■ Exercise ■
All records are to be transcribed in full; any pictures among them are to be skipped.

■ Dataset entries ■
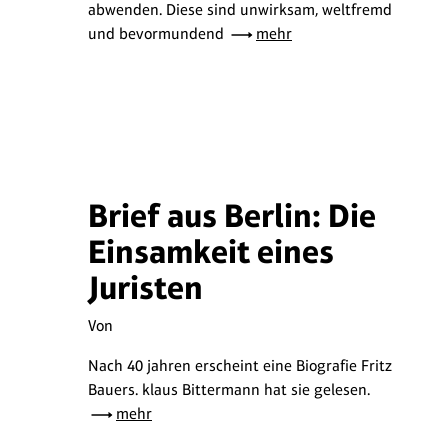
abwenden. Diese sind unwirksam, weltfremd
und bevormundend
mehr
Brief aus Berlin: Die
Einsamkeit eines
Juristen
Von
Nach 40 jahren erscheint eine Biografie Fritz
Bauers. klaus Bittermann hat sie gelesen.
mehr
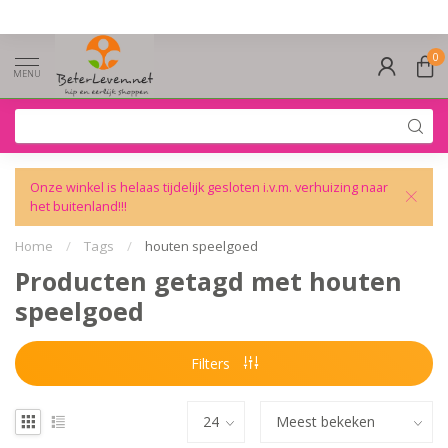
0
MENU
Onze winkel is helaas tijdelijk gesloten i.v.m. verhuizing naar
het buitenland!!!
Home
/
Tags
/
houten speelgoed
Producten getagd met houten
speelgoed
Filters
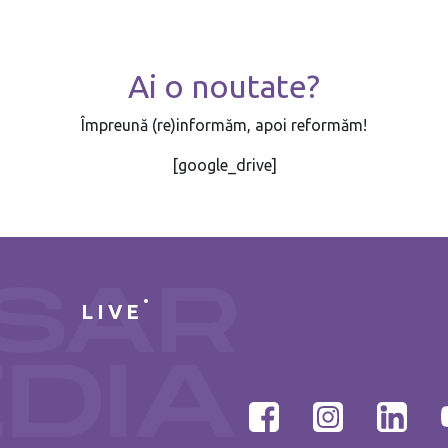
Ai o noutate?
Împreună (re)informăm, apoi reformăm!
[google_drive]
LIVE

■ Result of the exercise ■
abwenden. Diese sind unwirksam, weltfremd
und bevormundend
mehr
Brief aus Berlin: Die
Einsamkeit eines
Juristen
Von
Nach 40 jahren erscheint eine Biografie Fritz
Bauers. klaus Bittermann hat sie gelesen.
mehr
0
MENU
Onze winkel is helaas tijdelijk gesloten i.v.m. verhuizing naar
het buitenland!!!
Home
/
Tags
/
houten speelgoed
Producten getagd met houten
speelgoed
Filters
Ai o noutate?
Împreună (re)informăm, apoi reformăm!
[google_drive]
LIVE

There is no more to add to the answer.